>>
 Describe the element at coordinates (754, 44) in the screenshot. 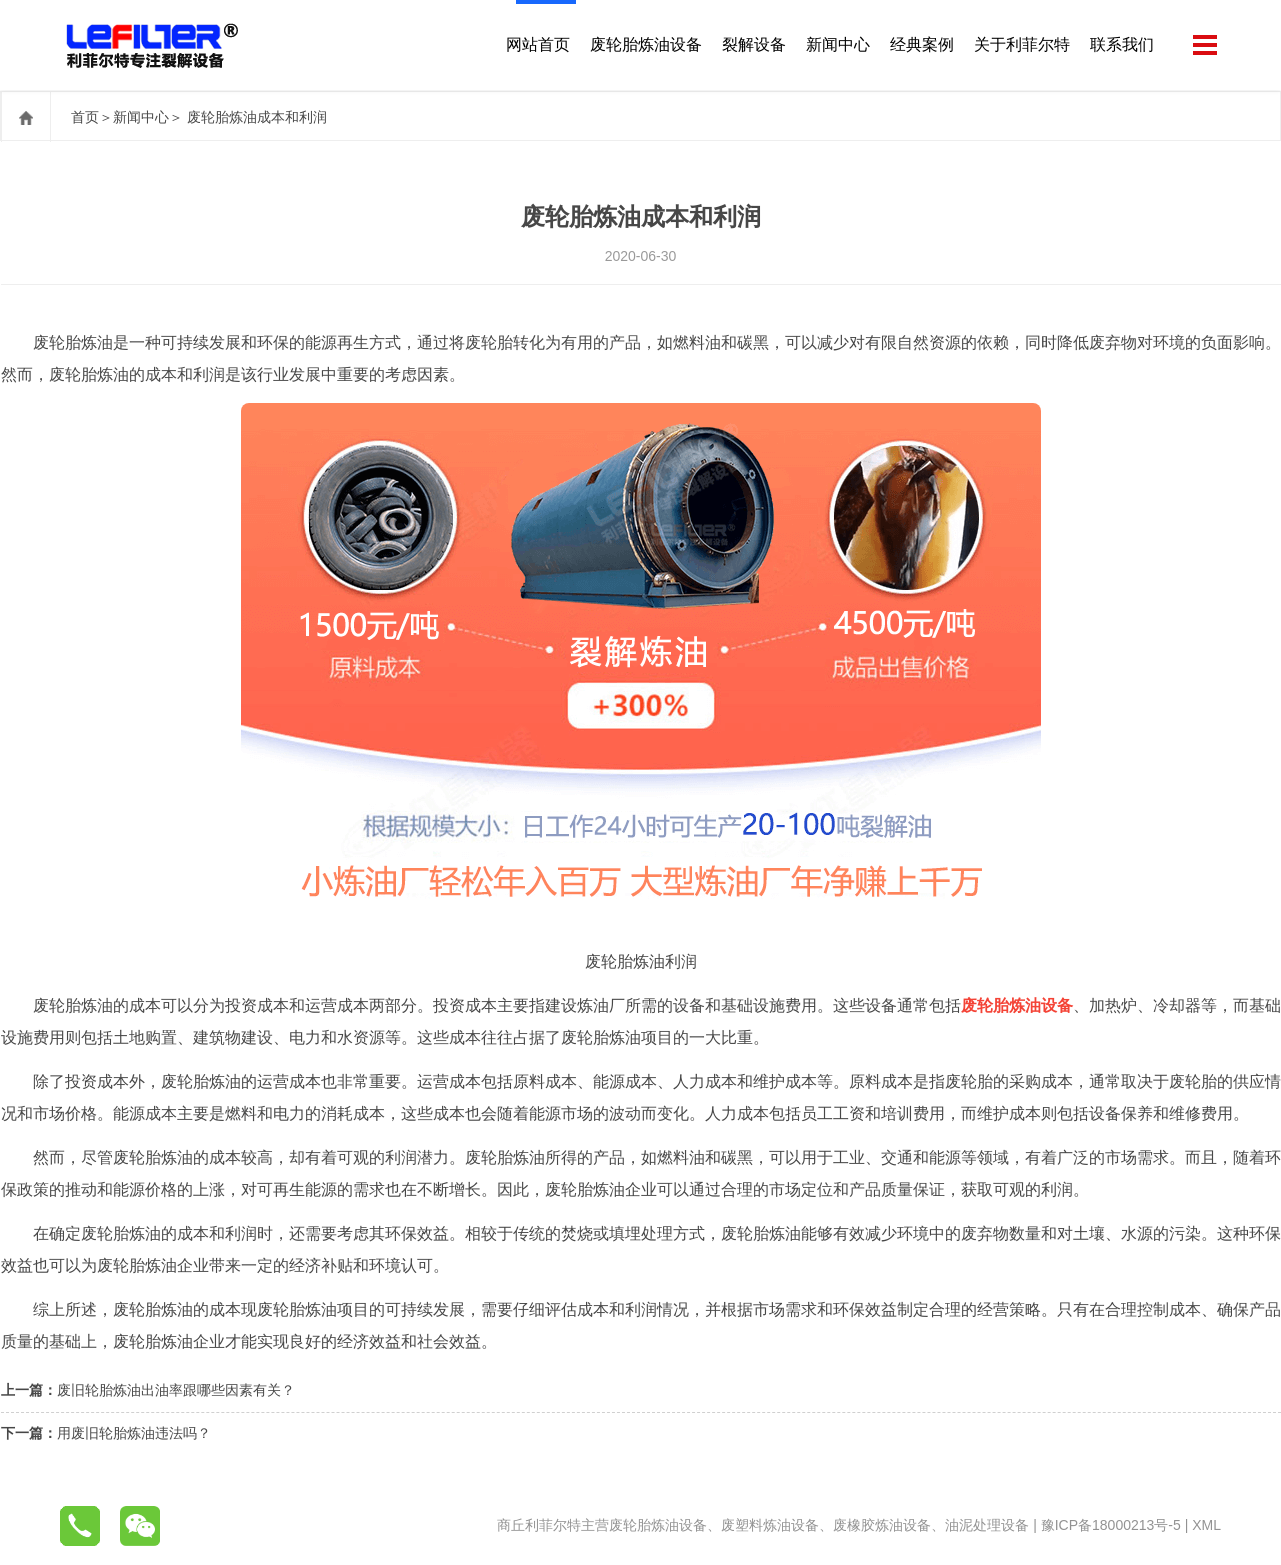

I see `裂解设备` at that location.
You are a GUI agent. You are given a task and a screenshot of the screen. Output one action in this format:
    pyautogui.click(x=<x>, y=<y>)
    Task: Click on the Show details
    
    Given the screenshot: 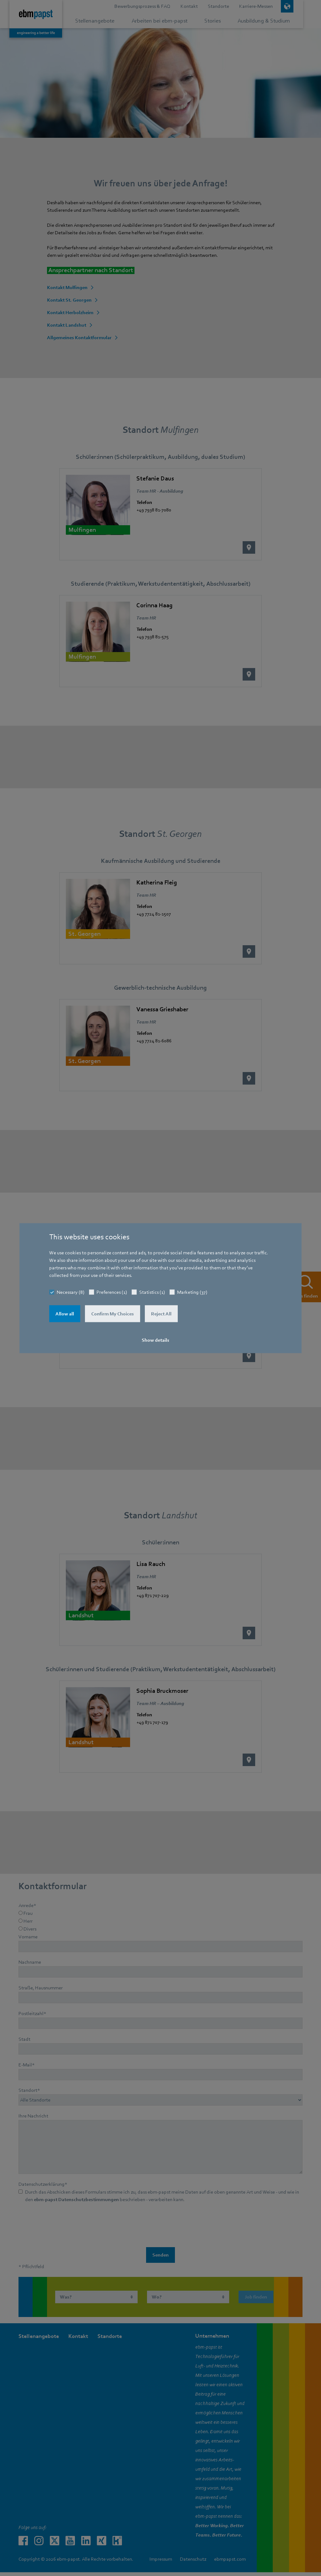 What is the action you would take?
    pyautogui.click(x=155, y=1340)
    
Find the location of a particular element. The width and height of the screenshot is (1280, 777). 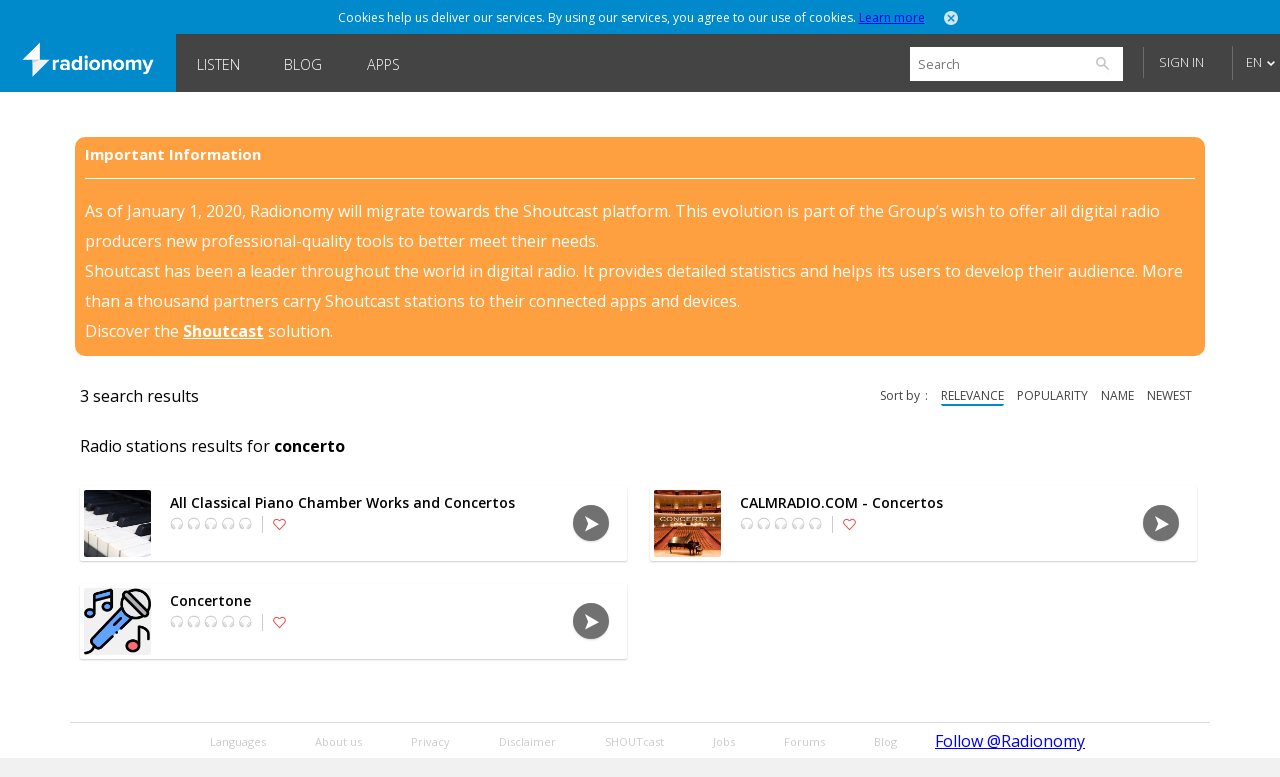

About us is located at coordinates (338, 741).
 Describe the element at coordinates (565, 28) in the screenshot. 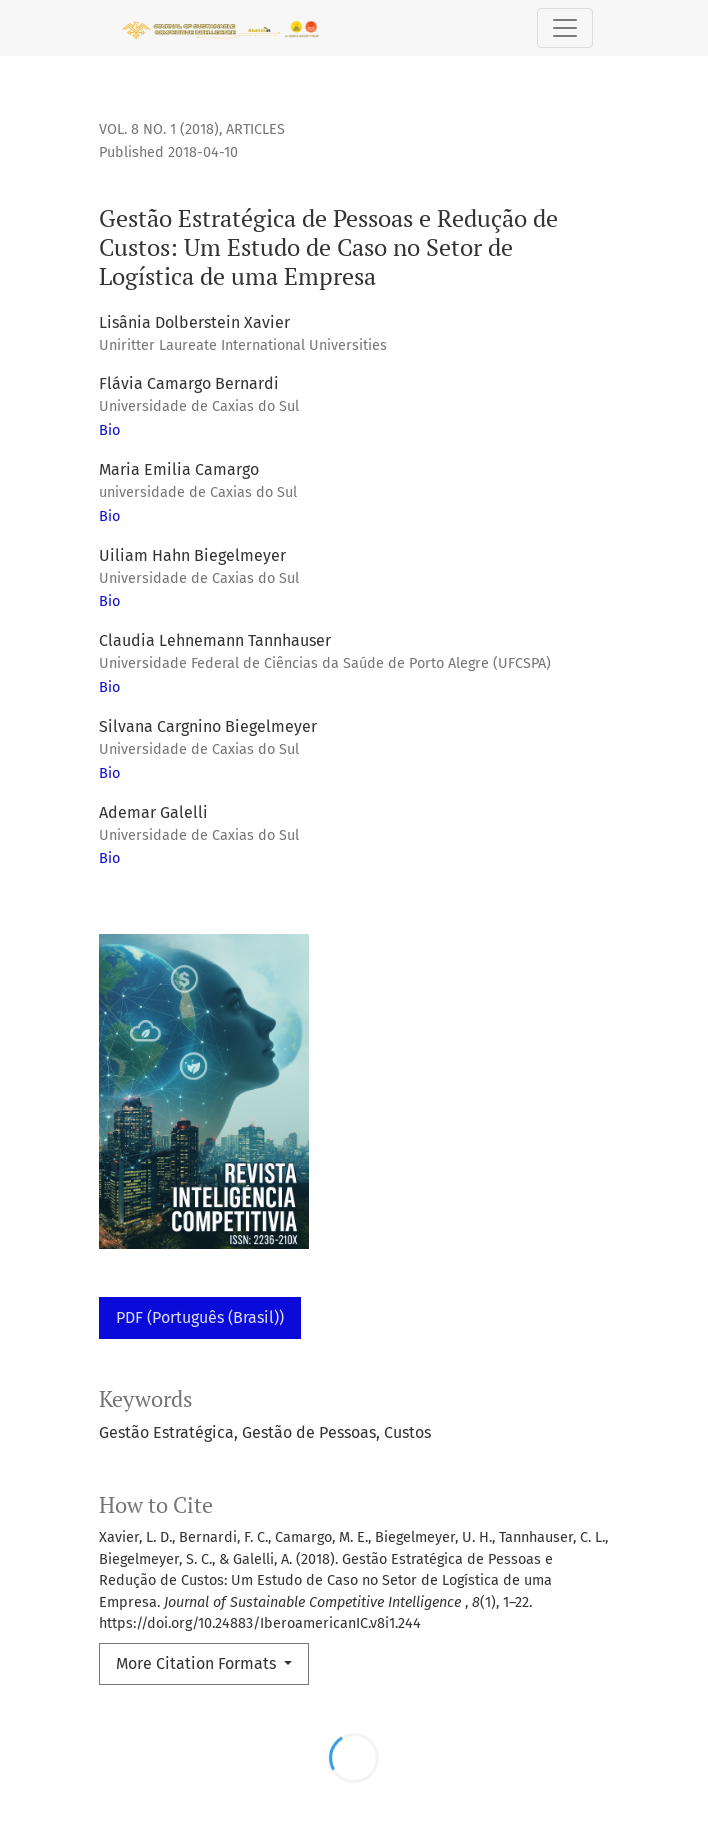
<<
Aim of the exercise ▸ Set down exactly the lines between the one with "Find the location" and the last line of the material above, both included, but none of the pictures.

Task answer ▸
Find the location of a particular element. The width and height of the screenshot is (1280, 777). 

About us is located at coordinates (338, 741).
 Describe the element at coordinates (565, 28) in the screenshot. 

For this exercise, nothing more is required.